Domain modelling

‘The domain model maps the world of your chosen subject. It doesn’t care which interfaces you’ll build. It doesn’t care what content you have. It models what your content will be about.’ p. 91 Designing Connected Content by Mike Atherton and Carrie Hane

The above, ‘what your content will be about’

‘A domain model is a formal representation of the concepts that are important to how an organization communicates and operates in a given domain. The modeling process identifies and defines key concepts, and describes the consistent, predictable relationships between concepts in the domain.’[1]

Also see Designing Connected Content by Mike Atherton and Carrie Hane and Organic navigation, domain-driven design, storytelling

‘“Storytelling” might have become a design cliché, but stories and anecdotes are still the best vehicles for informal knowledge exchange’ From an interview with Michael Smethurst, p. 93 Designing Connected Content by Mike Atherton and Carrie Hane

Model the domain first, then the content based on the domain model. Try to make the domain model cover as many knowledge cases of the domain as your subject-matter experts can help you map out.

But as Hane and Atherton repeats: be wary of boundary objects. These are the objects that take you domain into a different one. Say your domain model is about food, a dish might have a wine pairing. You’re modelling food, not wine, so be careful, and stick to your domain. Rabbit holes are often deep and unwieldy.

Only branch into a new domain where needed, and remember that you need to start the process over again for that domain. And link the domains together using the boundary object, in this example: wine pairing.

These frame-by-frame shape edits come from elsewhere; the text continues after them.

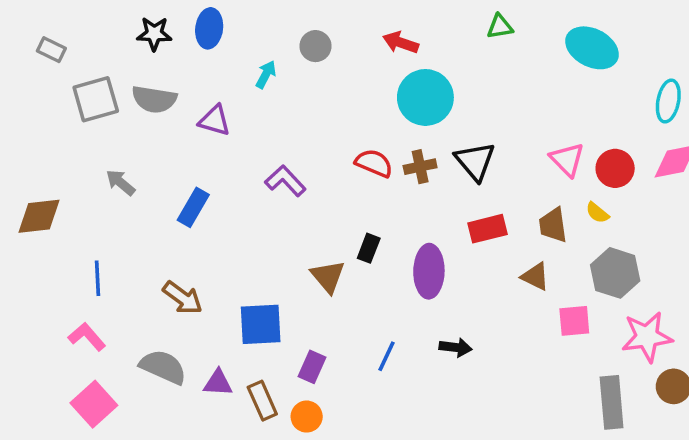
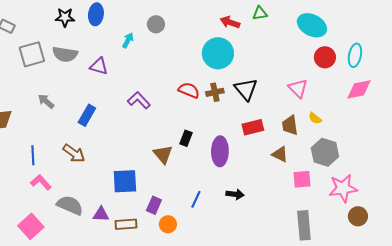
red arrow: (401, 43) -> (230, 22), moved
red circle: (615, 168) -> (325, 57), moved
brown arrow: (183, 298) -> (74, 153), moved
pink L-shape: (87, 337) -> (41, 182), moved
brown rectangle: (262, 401) -> (126, 224), turned -70
gray rectangle: (612, 402) -> (304, 225), moved
orange circle: (307, 417) -> (168, 224), moved

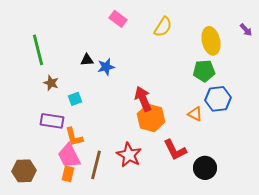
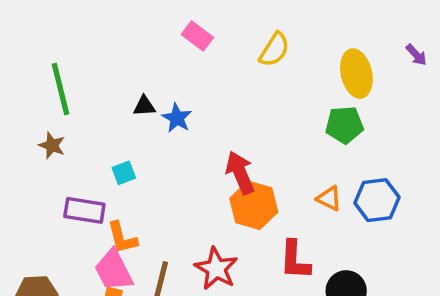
blue star: (106, 67) -> (177, 118), turned -30
brown star: (51, 83) -> (52, 145), moved
blue hexagon: (218, 99) -> (377, 200), moved
red L-shape: (175, 150) -> (295, 260), turned 30

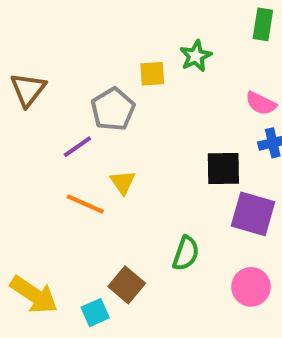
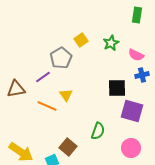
green star: (196, 56) -> (111, 43), moved
yellow square: (152, 74) -> (81, 40), turned -32
brown triangle: (28, 90) -> (16, 89), moved, turned 42

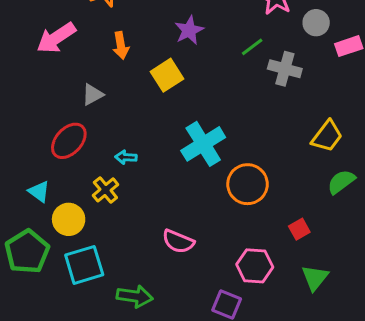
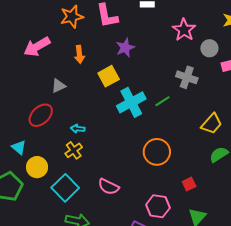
green line: (252, 47) -> (162, 101), moved
cyan cross: (203, 144) -> (131, 102), moved
yellow cross: (105, 190) -> (74, 150), moved
cyan square: (84, 265) -> (65, 188), moved, turned -32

You don’t have to include all of the domain model in your content model. Maybe some domain objects are irrelevant for your organisation or you won’t have content for that part of the domain for a while.

See Domain-driven design

#review

‘In software engineering, a domain model is a conceptual model of the domain that incorporates both behavior and data.In ontology engineering, a domain model is a formal representation of a knowledge domain with concepts, roles, datatypes, individuals, and rules, typically grounded in a description logic.’[2]